Barack Obama, alle elezioni di mezzo mandato, era riuscito a perdere 68 seggi alla Camera dei Rappresentanti e 6 al Senato. Prima di lui Bill Clinton non aveva fatto molto meglio. È quindi curioso che sia proprio Joe Biden a stampare un punteggio tutto sommato positivo in una tornata elettorale che era invece costata molto cara ai due presidenti democratici che prima di lui, e in modo assai più brillante, hanno abitato la Casa Bianca. Al momento in cui scriviamo, il Senato risulta in pareggio e la Camera dei Rappresentanti dovrebbe consegnare ai repubblicani una maggioranza chiara ma meno ampia di quella che tutti pronosticavano. I giochi non sono finiti, restano da assegnare i seggi senatoriali di Arizona, Nevada e Georgia, ed è possibile che diventi decisiva la Georgia, che andrà al ballottaggio in dicembre perché nessuno dei candidati ha superato la soglia del 50% dei voti. Ma una conclusione è inevitabile: la gran parte degli osservatori si aspettava, sotto la carica di Trump, una travolgente marea repubblicana che invece non si è materializzata.
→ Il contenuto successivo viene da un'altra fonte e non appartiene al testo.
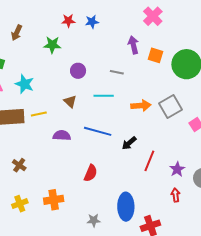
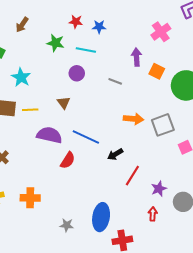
cyan line: (104, 96) -> (86, 50), moved
purple semicircle: (62, 135) -> (49, 135), size x1.4
red semicircle: (91, 173) -> (68, 160), moved

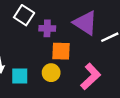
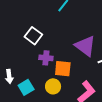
purple cross: (47, 28) -> (46, 58), moved
cyan square: (20, 76) -> (26, 87), turned -35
È possibile, però, che il vero problema dei repubblicani sia stato il loro uomo di punta, ovvero Donald Trump. Il discusso miliardario, oltre a portare con sé l’imbarazzo di accuse poco onorevoli e di inchieste pesanti, risulta essere una figura molto divisiva, in più di un senso. È riuscito a far avanzare candidati che raccolgono il favore della frangia radicale del Partito repubblicano ma che faticano a conquistare un elettorato più ampio e variegato. Inoltre, Trump ha impostato questo voto di mezzo mandato come una prova generale delle prossime elezioni presidenziali, alludendo alla sua ri-candidatura come al grande annuncio che sarebbe stato dato a vittoria conquistata. Una lama a doppio taglio, perché l’energia e la retorica trumpiane galvanizzano i ranghi repubblicani ma ancor più quelli democratici, come si è visto bene già in occasione dell’elezione di Joe Biden due anni fa.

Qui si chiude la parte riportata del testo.